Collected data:
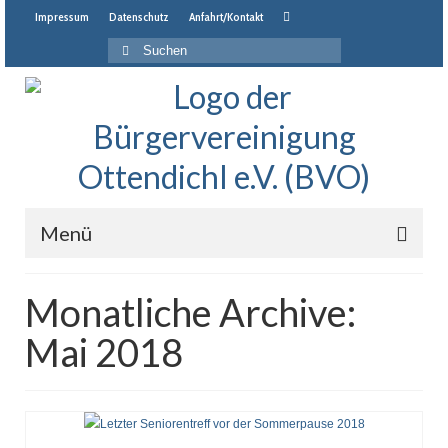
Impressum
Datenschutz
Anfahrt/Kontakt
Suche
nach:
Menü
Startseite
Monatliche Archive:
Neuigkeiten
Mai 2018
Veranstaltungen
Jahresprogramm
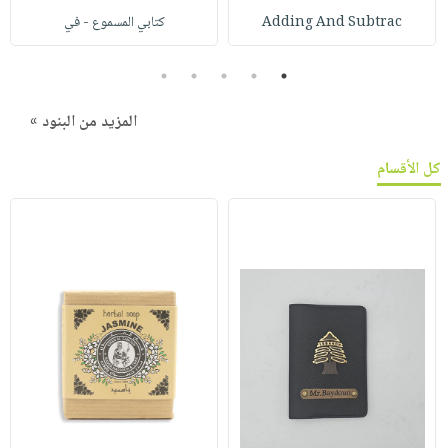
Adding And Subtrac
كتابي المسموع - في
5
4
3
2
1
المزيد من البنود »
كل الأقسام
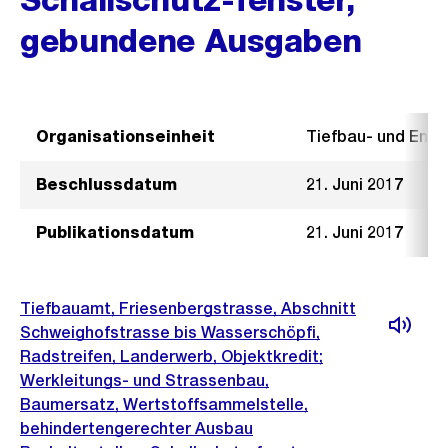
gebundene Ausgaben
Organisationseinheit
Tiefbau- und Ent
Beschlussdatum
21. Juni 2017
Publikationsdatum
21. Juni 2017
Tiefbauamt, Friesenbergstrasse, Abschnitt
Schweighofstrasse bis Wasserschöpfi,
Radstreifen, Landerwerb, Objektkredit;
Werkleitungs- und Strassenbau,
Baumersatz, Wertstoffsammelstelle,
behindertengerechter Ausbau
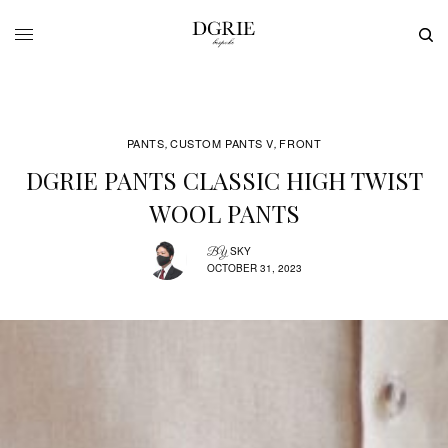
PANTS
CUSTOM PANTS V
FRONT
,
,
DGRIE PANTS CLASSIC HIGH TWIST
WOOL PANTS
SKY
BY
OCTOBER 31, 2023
...
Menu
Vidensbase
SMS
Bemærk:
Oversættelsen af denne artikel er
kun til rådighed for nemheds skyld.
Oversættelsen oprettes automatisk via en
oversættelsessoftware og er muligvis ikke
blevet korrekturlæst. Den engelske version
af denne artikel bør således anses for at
---
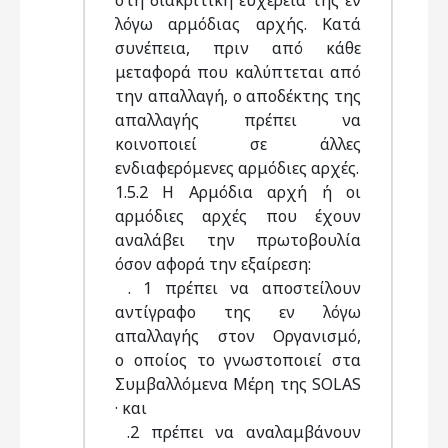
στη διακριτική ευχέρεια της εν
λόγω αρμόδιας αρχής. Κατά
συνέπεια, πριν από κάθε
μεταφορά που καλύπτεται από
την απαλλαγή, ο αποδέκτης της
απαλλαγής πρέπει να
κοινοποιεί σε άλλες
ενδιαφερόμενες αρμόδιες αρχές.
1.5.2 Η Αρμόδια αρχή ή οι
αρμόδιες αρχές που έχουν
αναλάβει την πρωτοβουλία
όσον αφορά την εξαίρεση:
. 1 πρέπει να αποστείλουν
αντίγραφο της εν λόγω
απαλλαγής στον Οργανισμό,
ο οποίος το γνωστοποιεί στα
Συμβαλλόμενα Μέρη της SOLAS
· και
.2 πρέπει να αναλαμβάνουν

### AIM OF THE TASK
Work out how many lines in this data contain "denne". Only that number should be given.

### RESPONSE TO THE EXERCISE
2